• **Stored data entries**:
■ ■ ■ ■ ■

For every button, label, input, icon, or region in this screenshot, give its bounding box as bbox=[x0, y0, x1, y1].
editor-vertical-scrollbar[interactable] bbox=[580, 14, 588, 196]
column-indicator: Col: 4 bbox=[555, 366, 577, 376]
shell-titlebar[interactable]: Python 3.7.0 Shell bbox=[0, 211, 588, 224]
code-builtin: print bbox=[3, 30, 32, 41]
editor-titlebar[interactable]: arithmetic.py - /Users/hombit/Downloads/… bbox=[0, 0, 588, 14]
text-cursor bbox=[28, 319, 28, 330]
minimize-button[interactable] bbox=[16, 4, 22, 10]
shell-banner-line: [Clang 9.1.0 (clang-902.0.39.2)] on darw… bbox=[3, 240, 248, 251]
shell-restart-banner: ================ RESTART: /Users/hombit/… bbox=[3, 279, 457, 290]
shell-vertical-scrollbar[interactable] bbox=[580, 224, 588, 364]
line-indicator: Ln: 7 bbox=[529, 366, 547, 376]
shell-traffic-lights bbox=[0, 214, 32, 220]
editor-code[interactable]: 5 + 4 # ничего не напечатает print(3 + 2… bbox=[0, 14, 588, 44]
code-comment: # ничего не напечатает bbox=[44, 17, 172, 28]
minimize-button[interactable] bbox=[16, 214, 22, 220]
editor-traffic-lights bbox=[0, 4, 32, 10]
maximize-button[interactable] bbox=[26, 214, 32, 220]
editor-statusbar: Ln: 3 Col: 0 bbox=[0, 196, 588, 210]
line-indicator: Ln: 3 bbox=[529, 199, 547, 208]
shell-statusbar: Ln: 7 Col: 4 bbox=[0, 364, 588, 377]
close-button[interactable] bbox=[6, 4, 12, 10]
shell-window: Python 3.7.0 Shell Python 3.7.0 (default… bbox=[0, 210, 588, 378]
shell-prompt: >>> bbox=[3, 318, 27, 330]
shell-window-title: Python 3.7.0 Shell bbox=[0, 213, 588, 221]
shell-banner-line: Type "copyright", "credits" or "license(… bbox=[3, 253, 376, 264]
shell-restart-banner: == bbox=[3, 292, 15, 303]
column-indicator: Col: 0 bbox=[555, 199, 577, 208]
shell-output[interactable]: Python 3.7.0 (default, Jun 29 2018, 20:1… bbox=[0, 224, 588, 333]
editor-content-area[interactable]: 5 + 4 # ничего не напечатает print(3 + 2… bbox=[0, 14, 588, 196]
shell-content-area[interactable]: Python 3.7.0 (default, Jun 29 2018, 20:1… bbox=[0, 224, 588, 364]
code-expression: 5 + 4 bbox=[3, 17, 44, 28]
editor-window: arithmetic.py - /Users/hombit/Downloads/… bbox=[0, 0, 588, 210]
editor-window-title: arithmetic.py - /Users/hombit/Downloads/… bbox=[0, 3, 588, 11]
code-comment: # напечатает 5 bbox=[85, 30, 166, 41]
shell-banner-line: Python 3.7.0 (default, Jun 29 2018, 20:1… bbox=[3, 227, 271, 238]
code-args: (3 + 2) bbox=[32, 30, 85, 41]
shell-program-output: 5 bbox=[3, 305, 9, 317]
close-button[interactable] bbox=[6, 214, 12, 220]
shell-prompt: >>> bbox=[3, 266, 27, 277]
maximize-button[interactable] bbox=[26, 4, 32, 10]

■ ■ ■ ■ ■

• **ASSIGNMENT**: Please repeat the entries above exactly as they read.

• **SOLVED PROBLEM**:
For every button, label, input, icon, or region in this screenshot, give its bounding box as bbox=[x0, y0, x1, y1].
editor-vertical-scrollbar[interactable] bbox=[580, 14, 588, 196]
column-indicator: Col: 4 bbox=[555, 366, 577, 376]
shell-titlebar[interactable]: Python 3.7.0 Shell bbox=[0, 211, 588, 224]
code-builtin: print bbox=[3, 30, 32, 41]
editor-titlebar[interactable]: arithmetic.py - /Users/hombit/Downloads/… bbox=[0, 0, 588, 14]
text-cursor bbox=[28, 319, 28, 330]
minimize-button[interactable] bbox=[16, 4, 22, 10]
shell-banner-line: [Clang 9.1.0 (clang-902.0.39.2)] on darw… bbox=[3, 240, 248, 251]
shell-restart-banner: ================ RESTART: /Users/hombit/… bbox=[3, 279, 457, 290]
shell-vertical-scrollbar[interactable] bbox=[580, 224, 588, 364]
line-indicator: Ln: 7 bbox=[529, 366, 547, 376]
shell-traffic-lights bbox=[0, 214, 32, 220]
editor-code[interactable]: 5 + 4 # ничего не напечатает print(3 + 2… bbox=[0, 14, 588, 44]
code-comment: # ничего не напечатает bbox=[44, 17, 172, 28]
minimize-button[interactable] bbox=[16, 214, 22, 220]
editor-traffic-lights bbox=[0, 4, 32, 10]
maximize-button[interactable] bbox=[26, 214, 32, 220]
editor-statusbar: Ln: 3 Col: 0 bbox=[0, 196, 588, 210]
line-indicator: Ln: 3 bbox=[529, 199, 547, 208]
shell-statusbar: Ln: 7 Col: 4 bbox=[0, 364, 588, 377]
close-button[interactable] bbox=[6, 4, 12, 10]
shell-window: Python 3.7.0 Shell Python 3.7.0 (default… bbox=[0, 210, 588, 378]
shell-prompt: >>> bbox=[3, 318, 27, 330]
shell-window-title: Python 3.7.0 Shell bbox=[0, 213, 588, 221]
shell-banner-line: Type "copyright", "credits" or "license(… bbox=[3, 253, 376, 264]
shell-restart-banner: == bbox=[3, 292, 15, 303]
column-indicator: Col: 0 bbox=[555, 199, 577, 208]
shell-output[interactable]: Python 3.7.0 (default, Jun 29 2018, 20:1… bbox=[0, 224, 588, 333]
editor-content-area[interactable]: 5 + 4 # ничего не напечатает print(3 + 2… bbox=[0, 14, 588, 196]
shell-content-area[interactable]: Python 3.7.0 (default, Jun 29 2018, 20:1… bbox=[0, 224, 588, 364]
code-expression: 5 + 4 bbox=[3, 17, 44, 28]
editor-window: arithmetic.py - /Users/hombit/Downloads/… bbox=[0, 0, 588, 210]
editor-window-title: arithmetic.py - /Users/hombit/Downloads/… bbox=[0, 3, 588, 11]
code-comment: # напечатает 5 bbox=[85, 30, 166, 41]
shell-banner-line: Python 3.7.0 (default, Jun 29 2018, 20:1… bbox=[3, 227, 271, 238]
code-args: (3 + 2) bbox=[32, 30, 85, 41]
shell-program-output: 5 bbox=[3, 305, 9, 317]
close-button[interactable] bbox=[6, 214, 12, 220]
shell-prompt: >>> bbox=[3, 266, 27, 277]
maximize-button[interactable] bbox=[26, 4, 32, 10]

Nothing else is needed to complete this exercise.